**To do**
Lines that contain the string "провести" are the ones to list; copy all of them from the records.

**Record excerpts**
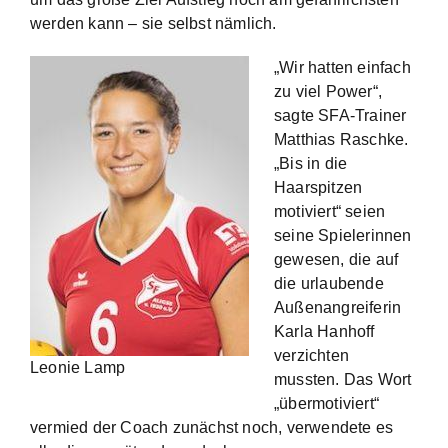
werden kann – sie selbst nämlich.
„Wir hatten einfach
zu viel Power“,
sagte SFA-Trainer
Matthias Raschke.
„Bis in die
Haarspitzen
motiviert“ seien
seine Spielerinnen
gewesen, die auf
die urlaubende
Außenangreiferin
Karla Hanhoff
verzichten
Leonie Lamp
mussten. Das Wort
„übermotiviert“
vermied der Coach zunächst noch, verwendete es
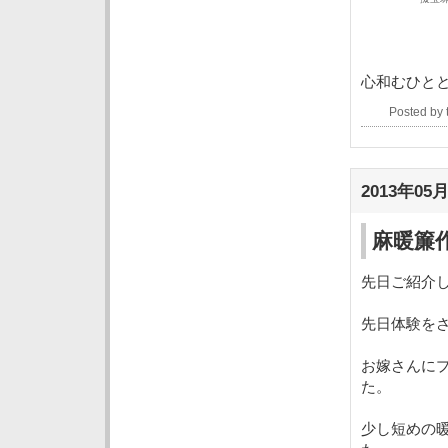
心和むひと
Posted by
2013年05月
麻暖簾
先日ご紹介
先日体験を
お嫁さんに
た。
少し短めの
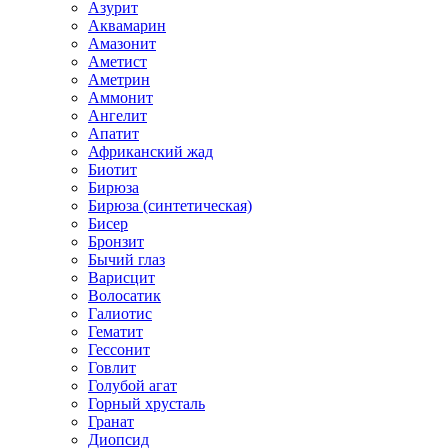
Азурит
Аквамарин
Амазонит
Аметист
Аметрин
Аммонит
Ангелит
Апатит
Африканский жад
Биотит
Бирюза
Бирюза (синтетическая)
Бисер
Бронзит
Бычий глаз
Варисцит
Волосатик
Галиотис
Гематит
Гессонит
Говлит
Голубой агат
Горный хрусталь
Гранат
Диопсид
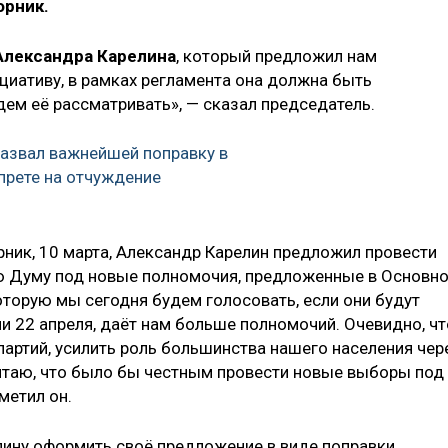
орник.
Александра Карелина
, который предложил нам
циативу, в рамках регламента она должна быть
удем её рассматривать», — сказал председатель.
азвал важнейшей поправку в
прете на отчуждение
рник, 10 марта, Александр Карелин предложил провести
 Думу под новые полномочия, предложенные в Основн
которую мы сегодня будем голосовать, если они будут
и 22 апреля, даёт нам больше полномочий. Очевидно, чт
партий, усилить роль большинства нашего населения чер
читаю, что было бы честным провести новые выборы под
метил он.
лину оформить своё предложение в виде поправки,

**Answer box**
рник, 10 марта, Александр Карелин предложил провести
читаю, что было бы честным провести новые выборы под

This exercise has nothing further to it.